Search code examples
hadoophive

How to create partitions inside partition in hive?


I have some data stored in a hive table whose fields are - date,AverageTemperature,Longitude,Latitude,City and Country.

I want to partition my data based on city and country in such a way that, city partition is present inside the country partition. For example, if I have data given below,

  1. 06-09-2023,23.2,87.5N,87.4W,City-A,Country-J
  2. 06-08-2023,23.2,87.6N,87.2W,City-B,Country-J
  3. 05-08-2022,23.1,84.2N,88.3W,City-A,Country-K
  4. 04-08-2022,22.1,81.2N,82.3W,City-B,Country-K

Then, after creating the partitions and moving the data into the partitions, the data should be stored in the below form -

Table Name 
    |
     -- Country-J
    |      |
    |       -- City-A
    |       -- City-B
    |
     -- Country-K
           |
            -- City-A
            -- City-B

I know about creating single partitions but not about nested partitions. I have tried looking over the web, but haven't got any solutions till now. Any help will be much appreciated. Thanks!


Solution

  • You can do this by partitioning on multiple columns.
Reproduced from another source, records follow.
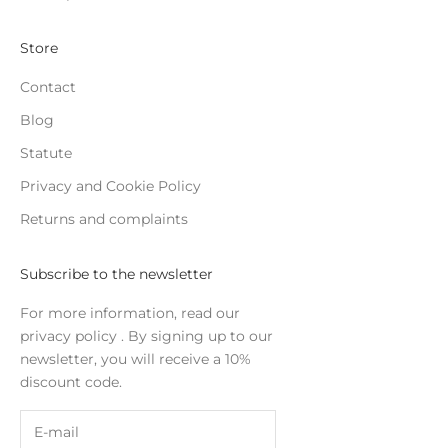
Store
Contact
Blog
Statute
Privacy and Cookie Policy
Returns and complaints
Subscribe to the newsletter
For more information, read our
privacy policy
. By signing up to our
newsletter, you will receive a 10%
discount code.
Order of partition columns determines subfolders.
    Create your table like this -

    CREATE TABLE mytable(
    ID BIGINT,
    NAME STRING 
    )
    COMMENT 'Multi level partitioned table'
    PARTITIONED BY(Country STRING, City STRING)
    

    This will create a partition structure(physical folders) like you are mentioned in your question.

     
        |
         -- Folder_Country-J
        |      |
        |       -- Folder_City-A
                     - files for Country-J and City-A
        |       -- Folder_City-B
                     - files for Country-J and City-B
        |
         -- Folder_Country-K
               |
                -- Folder_City-A
                     - files for Country-K and City-A
                -- Folder_City-B
                     - files for Country-K and City-B